This decentralization eliminates the dependence on a single entity to safeguard the complete private key, thereby significantly reducing the risk of a single point of failure (i.e. SPOF). Unlike other MPC protocols, the SPOF is not only avoided at rest - while the secrets are stored on persistent data storages - but also at run, when the signature is produced.

Eniblock Wallet leverages TSS technology to enhance the security of blockchain accounts. The TSS implementation involves generating two secret shares for each blockchain account: a client share and a server share.

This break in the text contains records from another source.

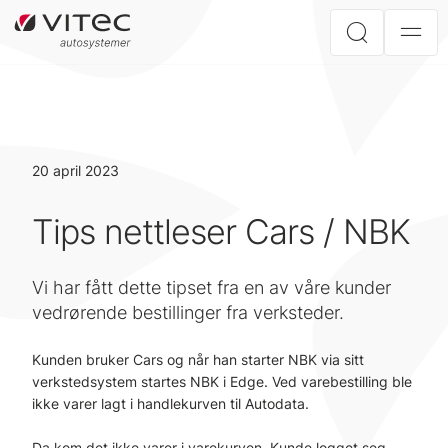
20 april 2023
Tips nettleser Cars / NBK
Vi har fått dette tipset fra en av våre kunder
vedrørende bestillinger fra verksteder.
Kunden bruker Cars og når han starter NBK via sitt
verkstedsystem startes NBK i Edge. Ved varebestilling ble
ikke varer lagt i handlekurven til Autodata.
Da kom det ikke varer i varekurven. Kunde logget seg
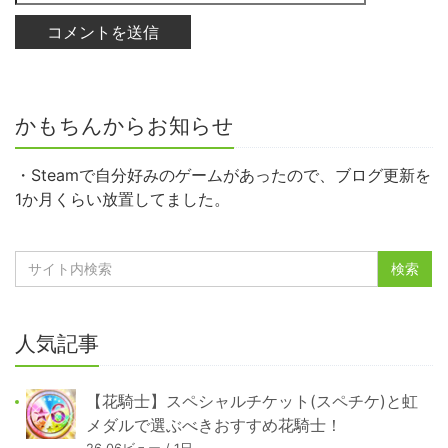
かもちんからお知らせ
・Steamで自分好みのゲームがあったので、ブログ更新を
1か月くらい放置してました。
人気記事
【花騎士】スペシャルチケット(スペチケ)と虹
メダルで選ぶべきおすすめ花騎士！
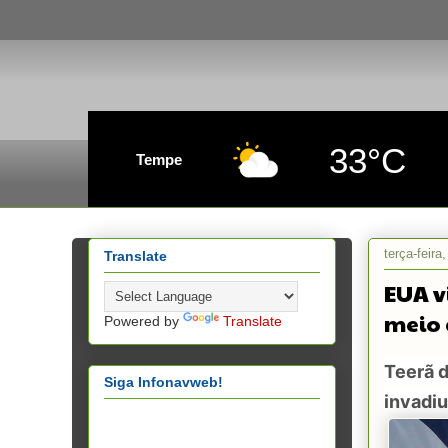
33°C
Tempe
terça-feira
Translate
EUA v
meio 
Powered by
Translate
Teerã 
Siga Infonavweb!
invadi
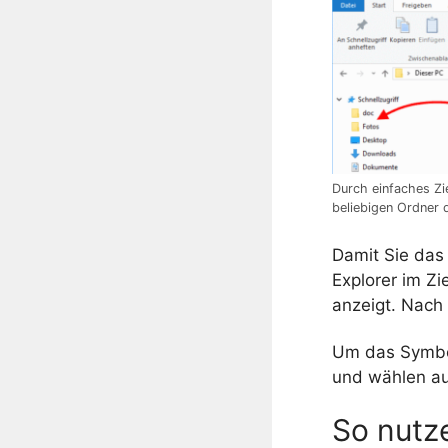
Durch einfaches Zi
beliebigen Ordner
Damit Sie das 
Explorer im Zi
anzeigt. Nach
Um das Symbol
und wählen a
So nutze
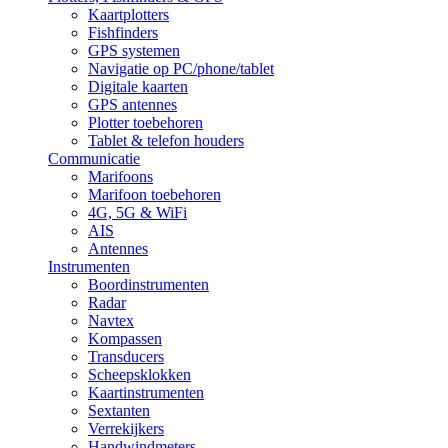
Kaartplotters
Fishfinders
GPS systemen
Navigatie op PC/phone/tablet
Digitale kaarten
GPS antennes
Plotter toebehoren
Tablet & telefon houders
Communicatie
Marifoons
Marifoon toebehoren
4G, 5G & WiFi
AIS
Antennes
Instrumenten
Boordinstrumenten
Radar
Navtex
Kompassen
Transducers
Scheepsklokken
Kaartinstrumenten
Sextanten
Verrekijkers
Handwindmeters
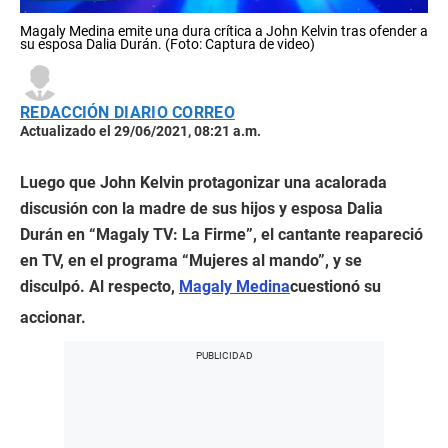
Magaly Medina emite una dura crítica a John Kelvin tras ofender a
su esposa Dalia Durán. (Foto: Captura de video)
REDACCIÓN DIARIO CORREO
Actualizado el 29/06/2021, 08:21 a.m.
Luego que John Kelvin protagonizar una acalorada
discusión con la madre de sus hijos y esposa Dalia
Durán en “Magaly TV: La Firme”, el cantante reapareció
en TV, en el programa “Mujeres al mando”, y se
disculpó. Al respecto,
Magaly Medina
cuestionó su
accionar.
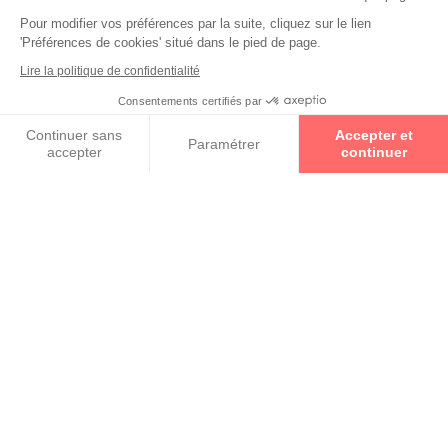
Pour modifier vos préférences par la suite, cliquez sur le lien
'Préférences de cookies' situé dans le pied de page.
Lire la politique de confidentialité
Consentements certifiés par
Prenez un rendez-vous
Continuer sans
Accepter et
Paramétrer
Collections
accepter
continuer
Axeptio consent
Plateforme de Gestion du Consentement : Personnalisez vos O
DIOR
Notre plateforme vous permet d'adapter et de gérer vos paramètr
GUCCI
PAUL & JOE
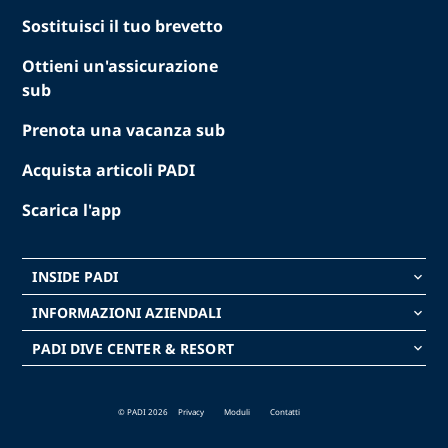
Sostituisci il tuo brevetto
Ottieni un'assicurazione
sub
Prenota una vacanza sub
Acquista articoli PADI
Scarica l'app
INSIDE PADI
keyboard_arrow_down
INFORMAZIONI AZIENDALI
keyboard_arrow_down
PADI DIVE CENTER & RESORT
keyboard_arrow_down
© PADI 2026
Privacy
Moduli
Contatti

The client share is created on the client side, such as a browser on a smartphone or laptop. This share can be stored securely in various ways, such as on a cloud storage location accessible only to the user, on the user's device, or even as a QR code. By design, only the client possesses the client share, ensuring that Eniblock Network is unable to interact with users' wallets directly.

On the other hand, the server share is generated on the server side within Eniblock Network. This share is stored within a network infrastructure composed of multiple servers, enhancing the redundancy and resilience of the system.

By utilizing TSS, Eniblock Wallet achieves a high level of security by distributing the responsibility of generating signatures between the client and the server. This ensures that no single entity has full control over the secret key, mitigating the risks associated with a centralized approach.

Shamir Secret Sharing: Resilient Key Infrastructure

Shamir's Secret Sharing is a cryptographic technique that allows a secret to be divided into multiple shards and distributed among different participants. Developed by Adi Shamir in 1979, this method ensures that the secret remains secure even if some shares are compromised or lost.

Here's how it works: Imagine there is a secret that needs to be kept safe. Shamir's Secret Sharing transforms this secret into a mathematical equation. Each participant receives a unique piece, called a shard, which is like a random value generated by the equation.

To reveal the secret, a minimum number of shards is needed. Participants gather and combine their shards, using math to piece together the original equation. By extracting a special value from the equation, which represents the secret, the original information is reconstructed.

The strength of Shamir's Secret Sharing lies in its security. Even if some shares are compromised, they reveal no information about the secret. The minimum threshold requirement ensures that multiple participants must collaborate to reconstruct the secret, preventing unauthorized access to the information.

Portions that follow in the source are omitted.